Profile Builder

coding=utf-8

Build model for a dataset by identifying type of column along with its respective parameters.

class dataprofiler.profilers.profile_builder.StructuredDataProfile(df_series=None, sample_size=None, min_sample_size=5000, sampling_ratio=0.2, min_true_samples=None, sample_ids=None, pool=None, options=None)

Bases: object

Instantiate the Structured Profiler class for a given column.

Parameters
  • df_series (pandas.core.series.Series) – Data to be profiled

  • sample_size (int) – Number of samples to use in generating profile

  • min_true_samples (int) – Minimum number of samples required for the profiler

  • sample_ids (list(list)) – Randomized list of sample indices

  • pool (multiprocessing.Pool) – pool utilized for multiprocessing

  • options (StructuredOptions Object) – Options for the structured profiler.

update_column_profilers(clean_sampled_df, pool)

Calculates type statistics and labels dataset

Parameters
  • clean_sampled_df (Pandas.Series) – sampled series with none types dropped

  • pool (multiprocessing.pool) – pool utilized for multiprocessing

property profile
update_profile(df_series, sample_size=None, min_true_samples=None, sample_ids=None, pool=None)

Update the column profiler

Parameters
  • df_series (pandas.core.series.Series) – Data to be profiled

  • sample_size (int) – Number of samples to use in generating profile

  • min_true_samples (int) – Minimum number of samples required for the profiler

  • sample_ids (list(list)) – Randomized list of sample indices

  • pool (multiprocessing.Pool) – pool utilized for multiprocessing

static clean_data_and_get_base_stats(df_series, sample_size, min_true_samples=None, sample_ids=None)

Identify null characters and return them in a dictionary as well as remove any nulls in column.

Parameters
  • df_series (pandas.core.series.Series) – a given column

  • sample_size (int) – Number of samples to use in generating the profile

  • min_true_samples (int) – Minimum number of samples required for the profiler

  • sample_ids (list(list)) – Randomized list of sample indices

Returns

updated column with null removed and dictionary of null parameters

Return type

pd.Series, dict

class dataprofiler.profilers.profile_builder.Profiler(data, samples_per_update=None, min_true_samples=0, profiler_options=None)

Bases: object

Instantiate the Profiler class

Parameters
  • data (Data class object) – Data to be profiled

  • samples_per_update (int) – Number of samples to use in generating profile

  • min_true_samples (int) – Minimum number of samples required for the profiler

  • profiler_options (ProfilerOptions Object) – Options for the profiler.

Returns

Profiler

property profile
report(report_options=None)
update_profile(data, sample_size=None, min_true_samples=None)
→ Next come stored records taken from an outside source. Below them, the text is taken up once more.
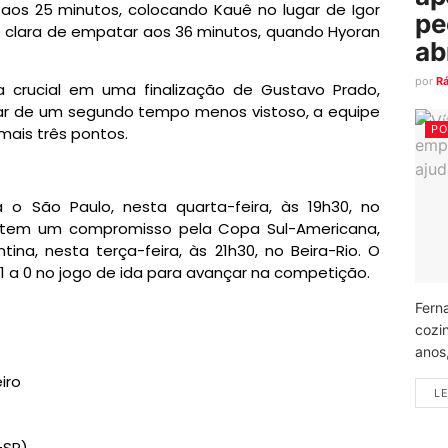
 aos 25 minutos, colocando Kauê no lugar de Igor
pe
e clara de empatar aos 36 minutos, quando Hyoran
ab
por
R
 crucial em uma finalização de Gustavo Prado,
sar de um segundo tempo menos vistoso, a equipe
PO
mais três pontos.
 o São Paulo, nesta quarta-feira, às 19h30, no
z, tem um compromisso pela Copa Sul-Americana,
ina, nesta terça-feira, às 21h30, no Beira-Rio. O
 1 a 0 no jogo de ida para avançar na competição.
Fern
cozi
anos
iro
LE
-SP)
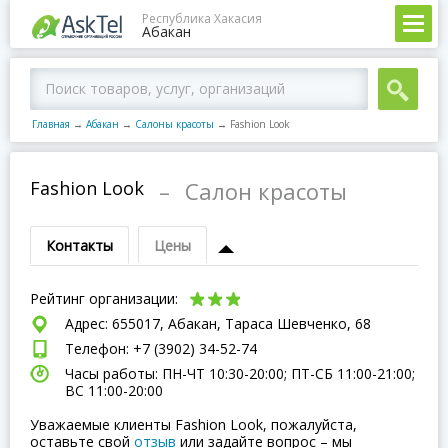
Республика Хакасия
Абакан
Главная
→
Абакан
→
Салоны красоты
→
Fashion Look
Fashion Look
–
Салон красоты
Контакты
Цены
Рейтинг организации:
Адрес: 655017, Абакан, Тараса Шевченко, 68
Телефон: +7 (3902) 34-52-74
Часы работы: ПН-ЧТ 10:30-20:00; ПТ-СБ 11:00-21:00;
ВC 11:00-20:00
Уважаемые клиенты Fashion Look, пожалуйста,
оставьте свой
отзыв
или задайте вопрос – мы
Update the profile for data provided. User can specify the sample size to profile the data with. Additionally, the user can specify the minimum number of non-null samples to profile.

Parameters
  • data (Union[data_readers.base_data.BaseData, pandas.DataFrame]) – data to be profiled

  • sample_size (int) – number of samples to profile from the data

  • min_true_samples – minimum number of non-null samples to profile

:type min_true_samples :return: None

save(filepath=None)

Save profiler to disk

Parameters

filepath (String) – Path of file to save to

Returns

None

static load(filepath)

Load profiler from disk

Parameters

filepath (String) – Path of file to load from

Returns

None